TASK PROMPT. All records, minus the pictures: write them out exactly.

^^^^^^^^^^^^^^^^

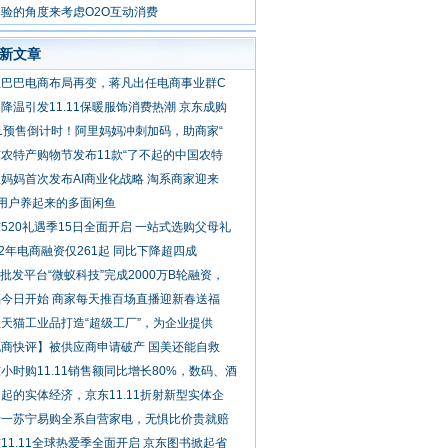
验的角度来考虑O2O互动消费
新文章
里巴巴电商布局再变，蒋凡出任电商事业群C
降温引发11.11保暖服饰消费热潮 京东成购
1预售倒计时！阿里妈妈冲刺加码，助商家“
农特产购物节发布11款“了不起的中国农特
妈妈首次发布AI商业化战略 淘系商家迎来
亿用户养起来的多面闲鱼
520礼遇季15日全面开启 一站式选购父母礼
22年电商融资仅261起 同比下降超四成
B批发平台“微蚁科技”完成2000万B轮融资，
福今日开始 商家每天推百场直播迎新春送福
天猫工业品打造“超级工厂”，为企业提供
电商快评】被供应商申请破产 国美还能自救
小时购11.11销售额同比增长80%，数码、酒
起的实体经济，京东11.11折射新型实体企
十一苏宁易购全系自营家电，无惧比价贵就赔
11.11全球热爱季全面开启 京东图书掀起省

^^^^^^^^^^^^^^^^

OUTPUT OF THE EXERCISE.
验的角度来考虑O2O互动消费
新文章
里巴巴电商布局再变，蒋凡出任电商事业群C
降温引发11.11保暖服饰消费热潮 京东成购
1预售倒计时！阿里妈妈冲刺加码，助商家“
农特产购物节发布11款“了不起的中国农特
妈妈首次发布AI商业化战略 淘系商家迎来
亿用户养起来的多面闲鱼
520礼遇季15日全面开启 一站式选购父母礼
22年电商融资仅261起 同比下降超四成
B批发平台“微蚁科技”完成2000万B轮融资，
福今日开始 商家每天推百场直播迎新春送福
天猫工业品打造“超级工厂”，为企业提供
电商快评】被供应商申请破产 国美还能自救
小时购11.11销售额同比增长80%，数码、酒
起的实体经济，京东11.11折射新型实体企
十一苏宁易购全系自营家电，无惧比价贵就赔
11.11全球热爱季全面开启 京东图书掀起省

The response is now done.